We’ve seen a lot of coconut water products popping up – is this just another fad or does it have real health benefits that are worth spending money on?

Dave: Truth be told, I don’t get it. Coconut water does not seem to be any more hydrating than water or common sports beverages according to a small 2012 study in the Journal of the International Society of Sports Nutrition. If you can afford it and enjoy coconut water as an alternative beverage for hydration or just enjoyment, go for it. Other than that, it provides no additional health benefit.

What is your favorite way to prepare kale?

Carolyn: Kale can be tough to eat raw – you generally have to (literally) massage it with olive oil to make it more tender. So I prefer it sautéed in olive oil with garlic and crushed red pepper and a bit of salt. Simplicity is key!!

What food do you think almost everyone could use more of?

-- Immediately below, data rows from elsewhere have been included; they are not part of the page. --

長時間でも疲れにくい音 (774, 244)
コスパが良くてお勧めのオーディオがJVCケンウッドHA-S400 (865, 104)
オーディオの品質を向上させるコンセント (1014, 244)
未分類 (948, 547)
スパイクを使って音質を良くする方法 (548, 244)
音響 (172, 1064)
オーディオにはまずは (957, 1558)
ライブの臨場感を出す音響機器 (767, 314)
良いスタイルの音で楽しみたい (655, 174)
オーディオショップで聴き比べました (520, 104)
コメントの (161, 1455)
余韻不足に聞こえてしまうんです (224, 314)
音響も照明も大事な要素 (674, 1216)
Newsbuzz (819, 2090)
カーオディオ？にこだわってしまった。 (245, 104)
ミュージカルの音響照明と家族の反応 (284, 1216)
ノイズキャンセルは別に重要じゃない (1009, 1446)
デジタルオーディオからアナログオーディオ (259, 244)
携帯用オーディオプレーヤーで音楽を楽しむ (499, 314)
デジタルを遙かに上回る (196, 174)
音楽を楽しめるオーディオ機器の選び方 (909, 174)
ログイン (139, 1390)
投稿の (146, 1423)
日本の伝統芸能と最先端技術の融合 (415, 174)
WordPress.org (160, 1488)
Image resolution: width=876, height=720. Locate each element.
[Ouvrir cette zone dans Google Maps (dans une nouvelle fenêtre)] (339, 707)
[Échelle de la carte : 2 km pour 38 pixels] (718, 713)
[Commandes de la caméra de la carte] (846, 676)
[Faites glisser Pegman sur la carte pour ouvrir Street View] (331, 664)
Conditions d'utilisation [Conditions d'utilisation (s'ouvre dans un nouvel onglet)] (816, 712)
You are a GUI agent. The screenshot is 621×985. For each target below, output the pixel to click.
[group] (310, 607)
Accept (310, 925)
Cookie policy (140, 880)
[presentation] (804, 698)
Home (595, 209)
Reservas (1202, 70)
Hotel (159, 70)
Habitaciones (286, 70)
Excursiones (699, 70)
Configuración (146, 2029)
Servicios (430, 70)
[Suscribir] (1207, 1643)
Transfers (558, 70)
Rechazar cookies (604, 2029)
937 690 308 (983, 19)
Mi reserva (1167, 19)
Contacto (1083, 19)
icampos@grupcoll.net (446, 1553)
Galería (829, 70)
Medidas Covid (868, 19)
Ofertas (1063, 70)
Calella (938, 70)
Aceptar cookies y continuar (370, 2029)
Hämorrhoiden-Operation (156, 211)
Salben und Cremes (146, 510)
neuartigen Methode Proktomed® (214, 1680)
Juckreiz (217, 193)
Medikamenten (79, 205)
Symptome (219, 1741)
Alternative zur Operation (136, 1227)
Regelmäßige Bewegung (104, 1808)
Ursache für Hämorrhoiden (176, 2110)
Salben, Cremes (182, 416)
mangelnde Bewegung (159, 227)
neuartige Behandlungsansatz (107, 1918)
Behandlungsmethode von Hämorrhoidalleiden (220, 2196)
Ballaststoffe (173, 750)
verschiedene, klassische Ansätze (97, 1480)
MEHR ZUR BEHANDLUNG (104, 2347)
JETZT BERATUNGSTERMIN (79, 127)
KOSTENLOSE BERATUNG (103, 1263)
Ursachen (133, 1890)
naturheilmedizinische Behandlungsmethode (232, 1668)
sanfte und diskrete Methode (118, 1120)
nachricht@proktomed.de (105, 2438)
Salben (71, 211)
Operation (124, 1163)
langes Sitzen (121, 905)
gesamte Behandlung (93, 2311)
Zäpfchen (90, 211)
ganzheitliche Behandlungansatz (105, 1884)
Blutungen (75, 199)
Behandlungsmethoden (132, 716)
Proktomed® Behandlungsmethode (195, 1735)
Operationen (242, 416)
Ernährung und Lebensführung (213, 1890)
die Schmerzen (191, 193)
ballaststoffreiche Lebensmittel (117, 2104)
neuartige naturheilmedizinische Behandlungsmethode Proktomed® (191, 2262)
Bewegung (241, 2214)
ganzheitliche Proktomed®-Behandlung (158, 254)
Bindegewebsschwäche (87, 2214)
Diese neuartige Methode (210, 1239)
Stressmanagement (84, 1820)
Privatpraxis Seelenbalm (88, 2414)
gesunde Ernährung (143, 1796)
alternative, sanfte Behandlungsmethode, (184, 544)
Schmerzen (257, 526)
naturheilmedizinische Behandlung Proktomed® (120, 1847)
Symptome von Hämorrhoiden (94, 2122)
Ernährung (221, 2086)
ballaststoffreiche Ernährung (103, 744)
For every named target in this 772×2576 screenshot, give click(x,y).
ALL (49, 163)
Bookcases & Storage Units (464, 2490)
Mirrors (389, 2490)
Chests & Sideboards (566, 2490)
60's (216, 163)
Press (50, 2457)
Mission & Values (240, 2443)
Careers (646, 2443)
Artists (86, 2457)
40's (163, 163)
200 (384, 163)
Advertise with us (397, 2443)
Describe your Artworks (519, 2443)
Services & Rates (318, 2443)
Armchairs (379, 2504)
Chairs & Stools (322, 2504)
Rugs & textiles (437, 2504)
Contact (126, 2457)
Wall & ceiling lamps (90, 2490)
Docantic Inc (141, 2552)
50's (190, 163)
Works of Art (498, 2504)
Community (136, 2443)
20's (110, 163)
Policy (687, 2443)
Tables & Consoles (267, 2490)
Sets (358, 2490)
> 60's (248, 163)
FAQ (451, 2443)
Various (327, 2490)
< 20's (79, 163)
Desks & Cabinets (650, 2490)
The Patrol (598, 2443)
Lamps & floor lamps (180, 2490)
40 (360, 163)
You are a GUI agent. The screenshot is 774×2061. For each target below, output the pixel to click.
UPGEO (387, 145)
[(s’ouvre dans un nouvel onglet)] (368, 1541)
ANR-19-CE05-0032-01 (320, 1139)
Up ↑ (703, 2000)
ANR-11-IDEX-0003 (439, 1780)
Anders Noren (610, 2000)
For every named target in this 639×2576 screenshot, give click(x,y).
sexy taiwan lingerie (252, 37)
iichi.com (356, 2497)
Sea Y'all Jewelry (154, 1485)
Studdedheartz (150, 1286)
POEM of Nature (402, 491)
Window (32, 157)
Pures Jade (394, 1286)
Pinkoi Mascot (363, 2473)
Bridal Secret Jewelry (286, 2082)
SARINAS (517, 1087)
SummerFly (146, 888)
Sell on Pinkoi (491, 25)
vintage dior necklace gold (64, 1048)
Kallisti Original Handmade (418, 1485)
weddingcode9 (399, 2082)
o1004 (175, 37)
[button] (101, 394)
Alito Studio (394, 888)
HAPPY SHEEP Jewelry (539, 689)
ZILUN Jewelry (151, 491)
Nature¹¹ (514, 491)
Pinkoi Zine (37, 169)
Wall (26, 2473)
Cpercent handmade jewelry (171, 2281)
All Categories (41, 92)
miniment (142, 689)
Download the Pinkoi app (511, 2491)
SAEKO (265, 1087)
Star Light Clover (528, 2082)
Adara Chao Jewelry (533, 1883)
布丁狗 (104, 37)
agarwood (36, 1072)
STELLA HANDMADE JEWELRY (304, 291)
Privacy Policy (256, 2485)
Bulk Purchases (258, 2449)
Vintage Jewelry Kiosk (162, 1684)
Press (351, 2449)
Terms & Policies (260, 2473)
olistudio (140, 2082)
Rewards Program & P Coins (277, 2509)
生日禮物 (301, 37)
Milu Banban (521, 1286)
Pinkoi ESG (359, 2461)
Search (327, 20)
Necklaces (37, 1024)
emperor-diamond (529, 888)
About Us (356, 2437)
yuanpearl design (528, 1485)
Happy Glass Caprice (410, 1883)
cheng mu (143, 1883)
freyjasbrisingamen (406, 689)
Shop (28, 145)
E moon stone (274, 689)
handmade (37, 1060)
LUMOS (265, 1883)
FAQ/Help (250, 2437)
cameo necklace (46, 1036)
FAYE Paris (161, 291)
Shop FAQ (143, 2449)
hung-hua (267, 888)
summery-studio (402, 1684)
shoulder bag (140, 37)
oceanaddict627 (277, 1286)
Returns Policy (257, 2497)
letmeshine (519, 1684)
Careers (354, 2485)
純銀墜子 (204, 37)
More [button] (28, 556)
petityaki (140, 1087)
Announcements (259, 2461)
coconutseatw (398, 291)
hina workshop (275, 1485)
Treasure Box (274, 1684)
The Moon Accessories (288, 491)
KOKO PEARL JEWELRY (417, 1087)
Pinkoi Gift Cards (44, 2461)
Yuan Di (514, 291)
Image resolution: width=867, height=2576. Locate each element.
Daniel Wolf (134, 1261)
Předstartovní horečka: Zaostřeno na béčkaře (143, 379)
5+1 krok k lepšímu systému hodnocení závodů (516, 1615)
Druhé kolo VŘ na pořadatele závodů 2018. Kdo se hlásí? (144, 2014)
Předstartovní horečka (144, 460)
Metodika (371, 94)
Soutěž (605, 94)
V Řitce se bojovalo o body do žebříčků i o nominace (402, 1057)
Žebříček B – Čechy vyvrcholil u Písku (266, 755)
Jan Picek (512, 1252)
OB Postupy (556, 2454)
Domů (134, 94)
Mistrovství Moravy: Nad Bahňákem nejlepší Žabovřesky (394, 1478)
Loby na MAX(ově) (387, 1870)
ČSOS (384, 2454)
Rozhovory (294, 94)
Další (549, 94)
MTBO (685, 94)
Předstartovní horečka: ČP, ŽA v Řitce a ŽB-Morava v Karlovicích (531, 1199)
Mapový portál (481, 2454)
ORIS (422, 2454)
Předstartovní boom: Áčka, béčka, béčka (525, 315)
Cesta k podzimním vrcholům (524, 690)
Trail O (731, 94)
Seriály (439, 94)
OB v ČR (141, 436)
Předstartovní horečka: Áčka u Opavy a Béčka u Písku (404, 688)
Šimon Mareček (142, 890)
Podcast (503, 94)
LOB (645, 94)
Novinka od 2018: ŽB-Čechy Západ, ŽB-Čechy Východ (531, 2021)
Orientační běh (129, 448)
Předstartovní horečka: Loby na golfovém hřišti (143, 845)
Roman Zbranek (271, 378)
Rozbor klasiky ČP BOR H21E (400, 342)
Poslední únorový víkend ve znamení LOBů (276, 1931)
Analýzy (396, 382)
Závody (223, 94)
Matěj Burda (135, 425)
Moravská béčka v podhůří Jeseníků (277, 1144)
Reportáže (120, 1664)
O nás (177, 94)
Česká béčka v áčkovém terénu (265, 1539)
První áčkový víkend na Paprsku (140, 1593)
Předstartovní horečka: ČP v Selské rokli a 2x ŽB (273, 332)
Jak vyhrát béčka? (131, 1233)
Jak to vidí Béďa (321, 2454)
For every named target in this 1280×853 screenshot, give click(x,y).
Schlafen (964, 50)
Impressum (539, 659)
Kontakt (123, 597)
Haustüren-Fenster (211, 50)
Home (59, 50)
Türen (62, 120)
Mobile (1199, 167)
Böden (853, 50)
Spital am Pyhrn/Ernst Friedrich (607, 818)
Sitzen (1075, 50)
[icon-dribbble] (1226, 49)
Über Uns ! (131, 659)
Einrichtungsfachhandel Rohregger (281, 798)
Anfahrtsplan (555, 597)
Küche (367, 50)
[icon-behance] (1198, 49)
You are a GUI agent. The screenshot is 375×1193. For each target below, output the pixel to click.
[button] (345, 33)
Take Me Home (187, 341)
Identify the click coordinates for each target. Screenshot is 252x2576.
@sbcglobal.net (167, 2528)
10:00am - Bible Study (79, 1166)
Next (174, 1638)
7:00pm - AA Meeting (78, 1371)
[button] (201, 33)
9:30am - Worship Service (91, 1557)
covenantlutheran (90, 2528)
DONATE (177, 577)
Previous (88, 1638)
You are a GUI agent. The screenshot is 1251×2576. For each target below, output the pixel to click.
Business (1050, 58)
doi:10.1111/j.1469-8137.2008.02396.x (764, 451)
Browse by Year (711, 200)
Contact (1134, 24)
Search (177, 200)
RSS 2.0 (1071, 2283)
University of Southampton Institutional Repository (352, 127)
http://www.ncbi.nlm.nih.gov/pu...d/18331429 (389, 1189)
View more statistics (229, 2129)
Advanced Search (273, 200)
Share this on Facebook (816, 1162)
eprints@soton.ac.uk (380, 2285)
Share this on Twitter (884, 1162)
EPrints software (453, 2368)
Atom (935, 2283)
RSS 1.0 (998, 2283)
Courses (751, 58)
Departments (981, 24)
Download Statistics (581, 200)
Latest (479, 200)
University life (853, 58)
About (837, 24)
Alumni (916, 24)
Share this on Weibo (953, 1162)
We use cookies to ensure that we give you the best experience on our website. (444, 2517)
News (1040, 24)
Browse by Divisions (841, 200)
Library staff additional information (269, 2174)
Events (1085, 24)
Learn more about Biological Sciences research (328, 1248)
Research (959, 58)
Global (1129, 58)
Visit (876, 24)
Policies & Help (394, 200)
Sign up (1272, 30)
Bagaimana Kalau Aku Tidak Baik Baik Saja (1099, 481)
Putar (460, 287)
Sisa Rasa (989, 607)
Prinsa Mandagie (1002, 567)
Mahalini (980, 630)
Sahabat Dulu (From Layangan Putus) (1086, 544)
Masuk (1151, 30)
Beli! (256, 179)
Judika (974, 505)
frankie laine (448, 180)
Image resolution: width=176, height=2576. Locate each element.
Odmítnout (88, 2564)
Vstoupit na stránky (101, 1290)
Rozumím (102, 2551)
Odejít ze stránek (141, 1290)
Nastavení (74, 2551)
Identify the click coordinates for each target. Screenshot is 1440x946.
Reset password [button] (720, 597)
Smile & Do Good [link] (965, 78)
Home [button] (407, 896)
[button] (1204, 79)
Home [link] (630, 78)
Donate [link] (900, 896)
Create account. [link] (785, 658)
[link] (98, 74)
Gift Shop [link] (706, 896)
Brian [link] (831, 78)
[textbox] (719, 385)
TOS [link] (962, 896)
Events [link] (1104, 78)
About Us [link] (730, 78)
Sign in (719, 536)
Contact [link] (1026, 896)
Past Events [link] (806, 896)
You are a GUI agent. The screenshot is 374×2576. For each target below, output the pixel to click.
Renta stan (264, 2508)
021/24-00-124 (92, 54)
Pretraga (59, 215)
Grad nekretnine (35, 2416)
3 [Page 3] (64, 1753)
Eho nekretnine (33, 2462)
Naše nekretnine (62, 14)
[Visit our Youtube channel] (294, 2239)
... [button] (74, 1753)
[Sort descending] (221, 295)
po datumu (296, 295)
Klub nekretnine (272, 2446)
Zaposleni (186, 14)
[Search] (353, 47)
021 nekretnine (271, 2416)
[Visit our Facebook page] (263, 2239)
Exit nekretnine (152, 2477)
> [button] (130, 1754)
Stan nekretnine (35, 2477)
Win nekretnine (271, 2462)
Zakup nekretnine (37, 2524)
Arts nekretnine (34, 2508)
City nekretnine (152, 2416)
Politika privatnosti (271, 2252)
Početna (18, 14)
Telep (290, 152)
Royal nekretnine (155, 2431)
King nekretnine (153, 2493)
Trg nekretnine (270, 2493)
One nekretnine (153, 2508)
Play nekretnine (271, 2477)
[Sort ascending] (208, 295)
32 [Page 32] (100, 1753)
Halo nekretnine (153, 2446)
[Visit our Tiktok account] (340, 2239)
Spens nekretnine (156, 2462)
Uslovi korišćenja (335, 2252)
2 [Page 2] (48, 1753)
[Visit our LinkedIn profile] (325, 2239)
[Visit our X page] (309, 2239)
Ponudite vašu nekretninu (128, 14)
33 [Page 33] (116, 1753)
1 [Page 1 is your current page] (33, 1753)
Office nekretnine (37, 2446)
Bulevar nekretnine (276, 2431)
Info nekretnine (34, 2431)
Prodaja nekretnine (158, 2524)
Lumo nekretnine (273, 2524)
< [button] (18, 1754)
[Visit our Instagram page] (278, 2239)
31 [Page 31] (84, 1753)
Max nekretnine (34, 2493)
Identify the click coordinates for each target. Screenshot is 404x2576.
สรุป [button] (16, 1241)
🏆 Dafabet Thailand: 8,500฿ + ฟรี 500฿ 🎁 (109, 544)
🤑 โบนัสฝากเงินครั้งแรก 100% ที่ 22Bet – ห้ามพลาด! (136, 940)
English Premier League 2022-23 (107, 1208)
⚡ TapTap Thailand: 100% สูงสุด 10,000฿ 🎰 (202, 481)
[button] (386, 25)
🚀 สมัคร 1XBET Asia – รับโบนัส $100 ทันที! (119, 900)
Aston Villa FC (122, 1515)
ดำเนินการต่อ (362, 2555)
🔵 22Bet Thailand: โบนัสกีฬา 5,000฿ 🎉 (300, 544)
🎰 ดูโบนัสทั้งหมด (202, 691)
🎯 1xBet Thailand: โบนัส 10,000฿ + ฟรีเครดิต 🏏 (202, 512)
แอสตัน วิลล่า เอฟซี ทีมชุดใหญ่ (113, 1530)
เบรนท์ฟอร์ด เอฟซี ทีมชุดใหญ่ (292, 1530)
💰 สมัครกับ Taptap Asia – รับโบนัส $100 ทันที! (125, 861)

Dave: I’ve always said if I was stuck on an island and there was one food that I could choose, it would have to be beans. Of course, others on the island might move to the other side. Ha! But seriously, I was amazed at how many categories that beans scored highest in nutrients when I conducted research for The Best Things You Can Eat. Beans provide an excellent source of both soluble (good for lower cholesterol and blood glucose) and insoluble fiber (laxation). Beans are also a great complex carb source for energy and provide protein, calcium, iron and other vital nutrients.